What the exercise asks:
Your reply should contain the whole listing below, repeated exactly, and no images.

════════════════════

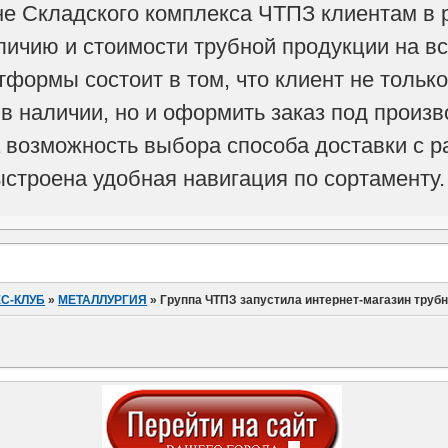
не Складского комплекса ЧТПЗ клиентам в 
ичию и стоимости трубной продукции на вс
формы состоит в том, что клиент не только
 в наличии, но и оформить заказ под произ
 возможность выбора способа доставки с р
ыстроена удобная навигация по сортаменту.
С-КЛУБ
»
МЕТАЛЛУРГИЯ
»
Группа ЧТПЗ запустила интернет-магазин трубн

════════════════════

Exercise result:
не Складского комплекса ЧТПЗ клиентам в 
ичию и стоимости трубной продукции на вс
формы состоит в том, что клиент не только
 в наличии, но и оформить заказ под произ
 возможность выбора способа доставки с р
ыстроена удобная навигация по сортаменту.
С-КЛУБ
»
МЕТАЛЛУРГИЯ
»
Группа ЧТПЗ запустила интернет-магазин трубн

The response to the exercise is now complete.